The command returns one of the following status messages:

Done

 – the job is complete

Failed

 – the job was submitted but failed

Aborted

 – the job was aborted (usually done by a System Administrator)

Active

 – the job is running on the grid

Created

 – the job was submitted but is not running yet

To retrieve the results of a submitted job use the command:

mpilauncher -r  hh job

The contents of the file will be returned to the console.

To clean up results and temporary files from the head node use the command:

mpilauncher -c hh job

This will delete the file associated with the job id.

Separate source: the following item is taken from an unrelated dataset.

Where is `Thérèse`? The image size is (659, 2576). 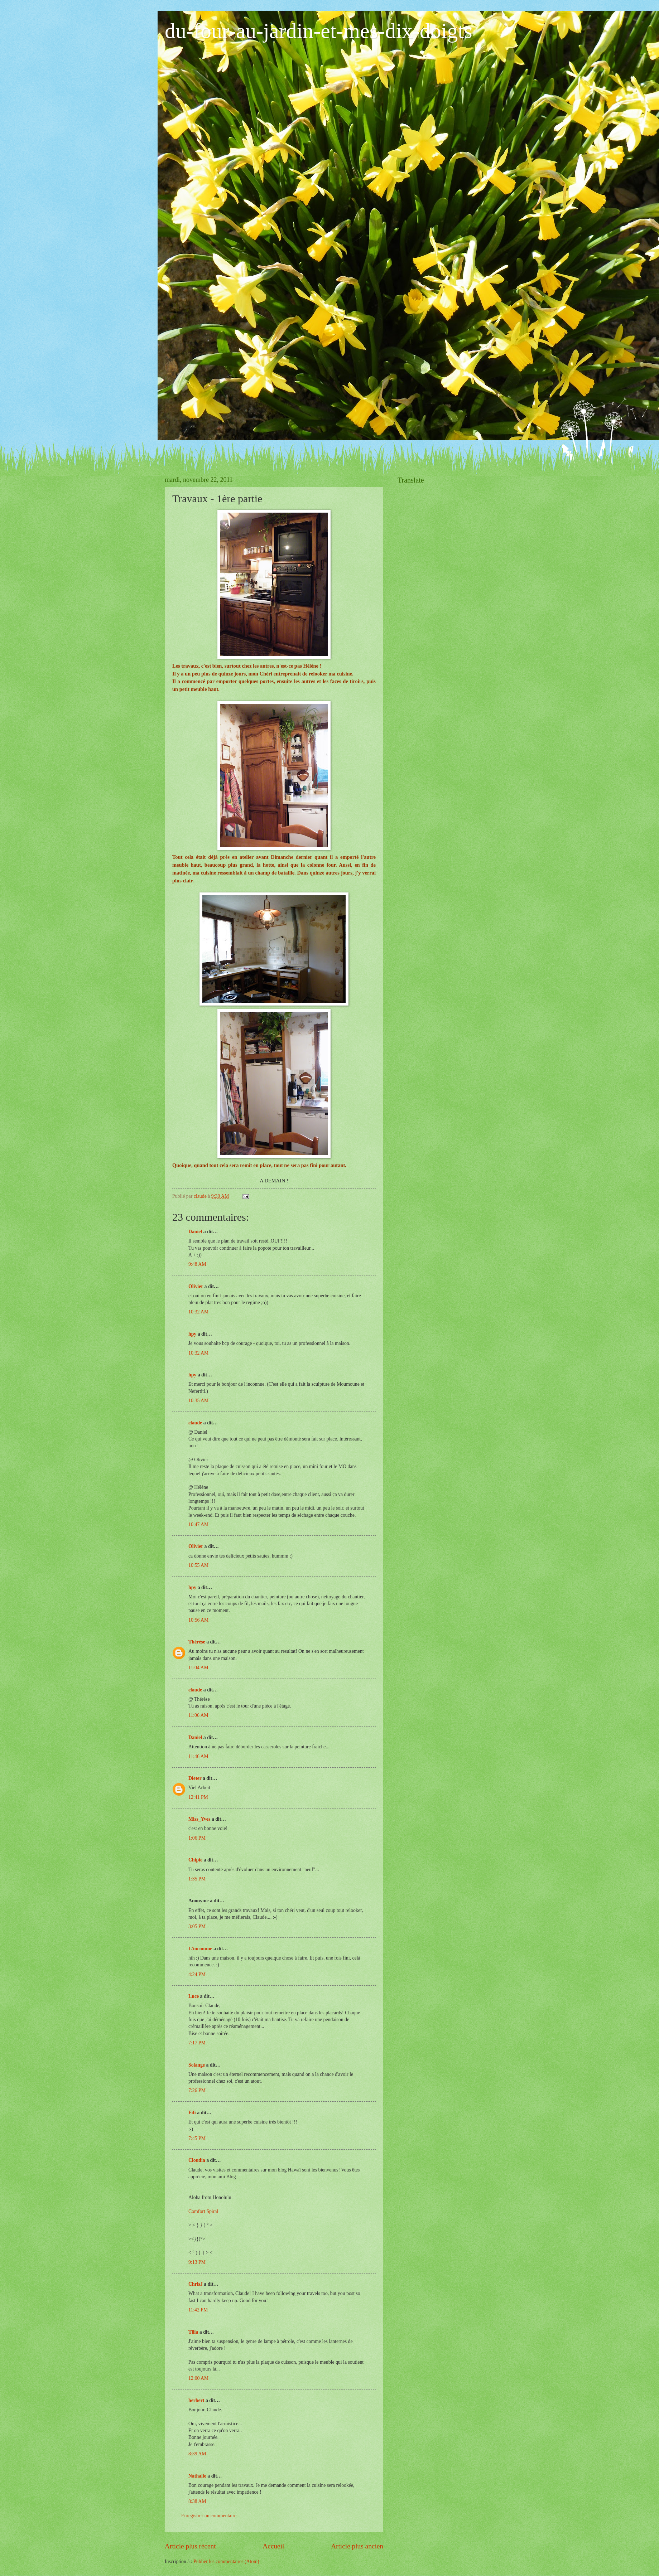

 PBSLauncher The pbslauncher.sh and pbslauncher.bat script are intended to be run in PBS(tm) environment. Jobs submitted to PBS have an environment variable PBS_NODEFILE that point to a file containing the names of the servers running this job, one server name per line in the file. This is the same format as the nodes.txt shown in the Launcher section above. Note: all servers in the PBS environment must be configured for the same ports via the grid.properties file as the port cannot be overridden from the pbslauncher script. To submit a maple file, example.mpl, on a Linux system to the PBS nodes for execution you would issue the command pbslauncher.sh example.mpl The pbslauncher script will determine the node file from the PBS_NODEFILE variable and then use this to invoke the equivalent of launcher.sh example.mpl \$PBS_NODEFILE to send the maple code contained in the file example.mpl to the PBS nodes. Output from the grid computations will be printed to the console's standard output.